▸ WHAT NEEDS TO BE DONE
Every line from the one containing "low-hanging branches on taller trees up to 12" through the last line below should be reproduced exactly; please include nothing else.

▸ RECORDED INFORMATION
══════════

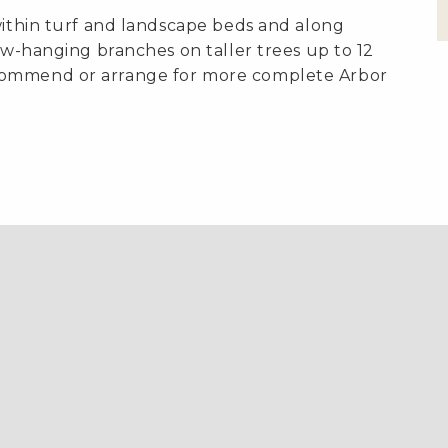
within turf and landscape beds and along
low-hanging branches on taller trees up to 12
commend or arrange for more complete Arbor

══════════

▸ SOLUTION FOR THIS EXERCISE
low-hanging branches on taller trees up to 12
commend or arrange for more complete Arbor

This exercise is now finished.